Task input section start
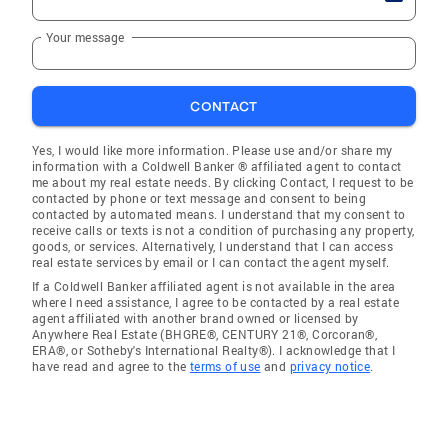
Your message
CONTACT
Yes, I would like more information. Please use and/or share my
information with a Coldwell Banker ® affiliated agent to contact
me about my real estate needs. By clicking Contact, I request to be
contacted by phone or text message and consent to being
contacted by automated means. I understand that my consent to
receive calls or texts is not a condition of purchasing any property,
goods, or services. Alternatively, I understand that I can access
real estate services by email or I can contact the agent myself.
If a Coldwell Banker affiliated agent is not available in the area
where I need assistance, I agree to be contacted by a real estate
agent affiliated with another brand owned or licensed by
Anywhere Real Estate (BHGRE®, CENTURY 21®, Corcoran®,
ERA®, or Sotheby's International Realty®). I acknowledge that I
have read and agree to the
terms of use
and
privacy notice
.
Task input section end
§ Work required
Go through the data above and print exactly the lines from its first line through the line holding "contacted by phone", both included, leaving pictures aside.

§ Task solution
Your message
CONTACT
Yes, I would like more information. Please use and/or share my
information with a Coldwell Banker ® affiliated agent to contact
me about my real estate needs. By clicking Contact, I request to be
contacted by phone or text message and consent to being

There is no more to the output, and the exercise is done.